Wednesday, 3 August 2011

The power of dreams.



Let’s say you have one of those tricky briefs to crack today. The pressure is on, the floor is covered in balls of screwed up paper and you can hear the twitch of an account handlers arse right outside your door.

In this kind of situation, take a tip from a few scientists. Instead of banging your head against a wall, go home, head for the bedroom, climb under the covers and go back to sleep. Because some of our most creative moments happen when we are having a deep REM nap.


Apparently REM, or rapid eye movement sleep, is when most dreams occur and this is the time when we are better able to come up with original thinking.

In fact, a study at the University of California San Diego says that volunteers who entered REM during sleep, improved their creative problem solving ability by almost 40%.

When you sleep your mind does not turn off; quite the contrary, it becomes very active during dreaming. Through dreams, your mind

Mm-mm-mm-mm-mm-mm-mm

continues to work out solutions and tackle problems and taps into your innate creativity and problem solving skills.

The old saying “to sleep on it” is a perfect example. Sleep is a powerful problem-solving tool and you can be flat out in the land of nod and still come up with a work of genius. Take the song ‘Yesterday’ for example. When The Beatles were in London in 1965 filming Help! McCartney was staying in a small attic room in a house on Wimpole Street.

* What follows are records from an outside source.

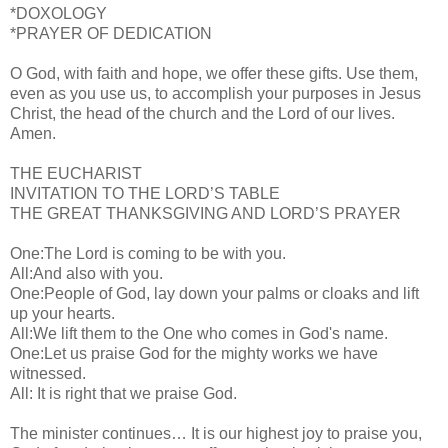
*DOXOLOGY
*PRAYER OF DEDICATION
O God, with faith and hope, we offer these gifts. Use them,
even as you use us, to accomplish your purposes in Jesus
Christ, the head of the church and the Lord of our lives.
Amen.
THE EUCHARIST
INVITATION TO THE LORD’S TABLE
THE GREAT THANKSGIVING AND LORD’S PRAYER
One:The Lord is coming to be with you.
All:And also with you.
One:People of God, lay down your palms or cloaks and lift
up your hearts.
All:We lift them to the One who comes in God's name.
One:Let us praise God for the mighty works we have
witnessed.
All: It is right that we praise God.
The minister continues… It is our highest joy to praise you,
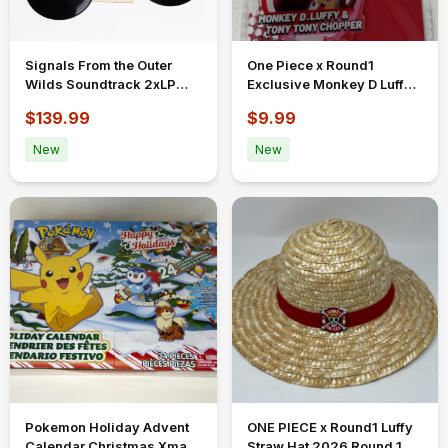
Signals From the Outer
One Piece x Round1
Wilds Soundtrack 2xLP
Exclusive Monkey D Luffy
Vinyl Record by Iam8bit
Tony Tony Chopper Acrylic
$139.99
$9.99
New Sealed
Keychain
New
New
Pokemon Holiday Advent
ONE PIECE x Round1 Luffy
Calendar Christmas Xmas
Straw Hat 2026 Round 1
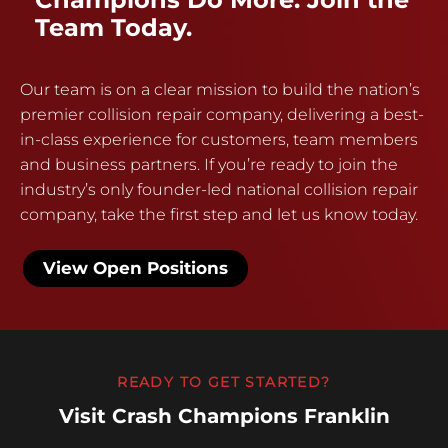
Team Today.
Our team is on a clear mission to build the nation’s
premier collision repair company, delivering a best-
in-class experience for customers, team members
and business partners. If you’re ready to join the
industry’s only founder-led national collision repair
company, take the first step and let us know today.
View Open Positions
READY TO GET STARTED?
Visit Crash Champions Franklin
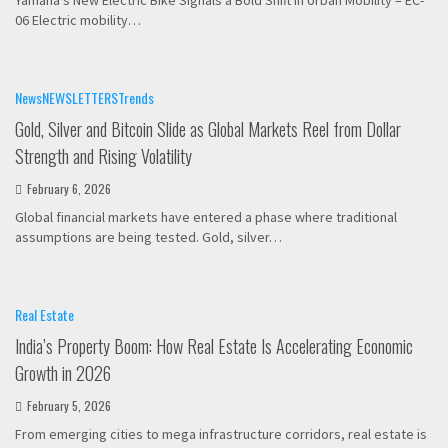
Yamaha’s New Electric Bike Signals a Bold Shift in Urban Mobility – EC-
06 Electric mobility…
News
NEWSLETTERS
Trends
Gold, Silver and Bitcoin Slide as Global Markets Reel from Dollar
Strength and Rising Volatility
February 6, 2026
Global financial markets have entered a phase where traditional
assumptions are being tested. Gold, silver…
Real Estate
India’s Property Boom: How Real Estate Is Accelerating Economic
Growth in 2026
February 5, 2026
From emerging cities to mega infrastructure corridors, real estate is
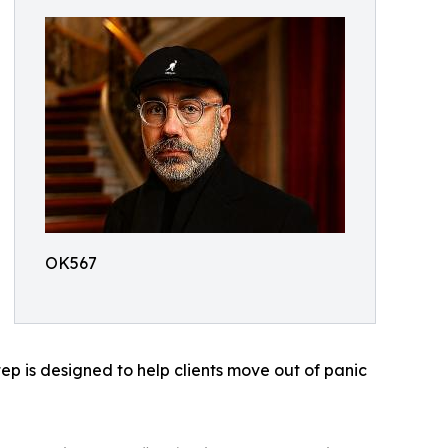
OK567
tep is designed to help clients move out of panic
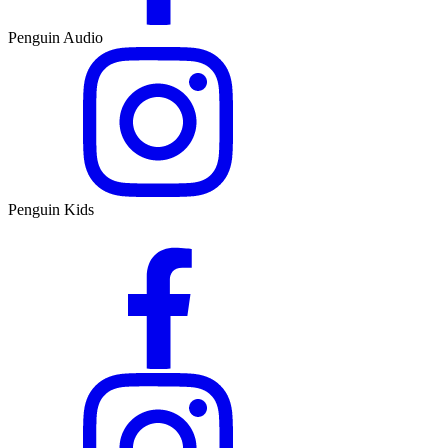
Penguin Audio
Penguin Kids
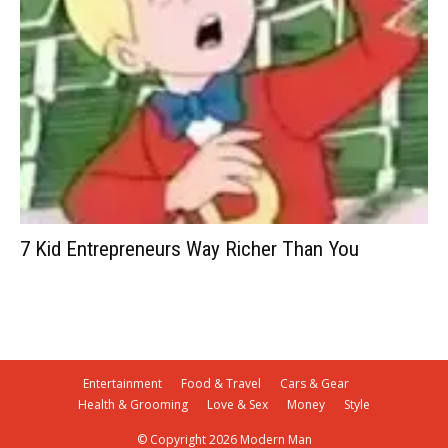
7 Kid Entrepreneurs Way Richer Than You
Entertainment
Food & Travel
Cars & Gear
Health & Grooming
Love & Sex
Money
Style
© Copyright 2026 Modern Man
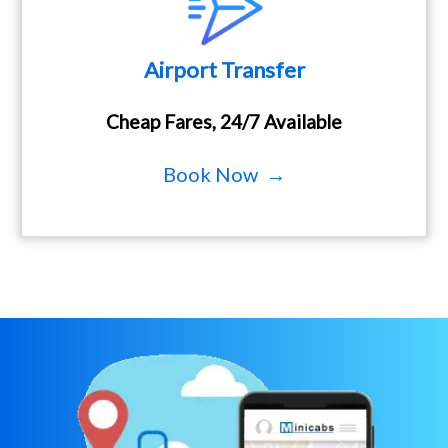
Airport Transfer
Cheap Fares, 24/7 Available
Book Now →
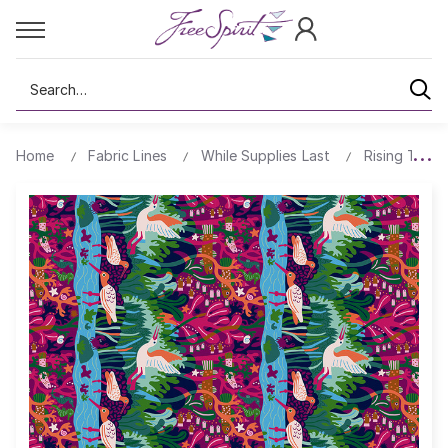
Search
Home
Fabric Lines
While Supplies Last
Rising Tide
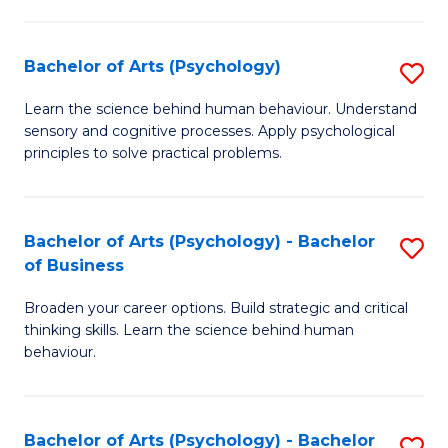
C
Fa
Bachelor of Arts (Psychology)
S
B
Learn the science behind human behaviour. Understand
sensory and cognitive processes. Apply psychological
of
principles to solve practical problems.
Ar
(
Bachelor of Arts (Psychology) - Bachelor
S
to
of Business
B
C
Broaden your career options. Build strategic and critical
of
Fa
thinking skills. Learn the science behind human
Ar
behaviour.
(
-
Bachelor of Arts (Psychology) - Bachelor
S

One morning, in a dream he heard a classical string ensemble playing, and, as McCartney tells it:  “I woke up with a lovely tune in my head. I thought, ‘That’s great, I wonder what that is?’ There was an upright piano next to me, to the right of the bed by the window. I got out of bed, sat at the piano, found G, found F sharp minor 7th — and that leads you through then to B to E minor, and finally back to E. It all leads forward logically. I liked the melody a lot, but because I’d dreamed it, I couldn’t believe I’d written it.”

This creative surge happens more often than you imagine. Stephen King often gets ideas for his books from dreams. Golfer Jack Nicklaus credits an improvement to his game from a dream that showed a new way to hold his golf club. And back in the 70’s copywriter Terry Lovelock was awoken from a dream and scribbled ‘Heineken Refreshes The Parts Other Beers Cannot Reach’ on a sheet of paper next to his bed.

Psychology professor Richard Wiseman, say’s. “In our dreams we produce unusual combinations of ideas that can seem surreal, but every once in a while result in an amazingly creative solution to an important problem”. Professor Wiseman also stressed that the findings reveal the ease with which ideas are produced, but called on bosses to alter working habits to aid creativity.

“Ideas can come to people at any time and in any place, but to fully reap the rewards of a creative mind people’s brains need to be primed for a new way of thinking”, he said. “Britain’s bosses must therefore foster new approaches if they want to get the most out of their employees.”

John Fountain is tucked up with a nice cup of Horlicks.